SpaceX has taken a major step closer to launching its largest rocket yet, the Falcon Heavy, having tested the spacecraft's main core engine while it is tethered to the ground.

Essentially a larger and more powerful version of the company's Falcon 9 rocket, the Falcon Heavy produces more thrust. It can carry a payload of 140,000 pounds (63,000kg) into lower Earth orbit, and has the potential to take 37,000 pounds to Mars.

Falcon 9, SpaceX's current flagship, can carry just 50,000 pounds into lower Earth orbit. The Heavy's main core is roughly the same as three Falcon 9 cores combined.

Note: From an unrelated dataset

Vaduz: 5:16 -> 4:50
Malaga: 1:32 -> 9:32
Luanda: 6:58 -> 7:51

SpaceX is headed by Elon Musk, who is also chief executive of electric car company Tesla and heads a tunneling venture called The Boring Company.

SpaceX plans to use Falcon Heavy to fly tourists to the Moon for a lower orbit fly-by as early as 2018, and send the company's first unmanned spacecraft to Mars in 2020.

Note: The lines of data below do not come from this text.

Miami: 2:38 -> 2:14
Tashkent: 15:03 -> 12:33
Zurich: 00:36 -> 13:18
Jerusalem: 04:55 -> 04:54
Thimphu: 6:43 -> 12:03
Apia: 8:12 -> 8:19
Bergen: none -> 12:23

The first so-called static fire test of Falcon Heavy's centre core was completed at SpaceX's rocket development facility in McGregor, Texas, during the second week of May. A silent video of the test was published to the company's Twitter feed on 9 May.

As is par for the course with Musk's venture, fans have been left waiting a long time to see Falcon Heavy become a reality. The 45-year-old entrepreneur first said in 2011 that the rocket would fly in 2013, but delays in design and production, and accidents, have pushed the maiden flight back by four years.

SpaceX is currently planning to launch Falcon Heavy at the end of the summer from Launch Pad 39A at Nasa's Kennedy Space Centre in Cape Canaveral, Florida. This is where Apollo 11 took off, taking the first humans to the Moon.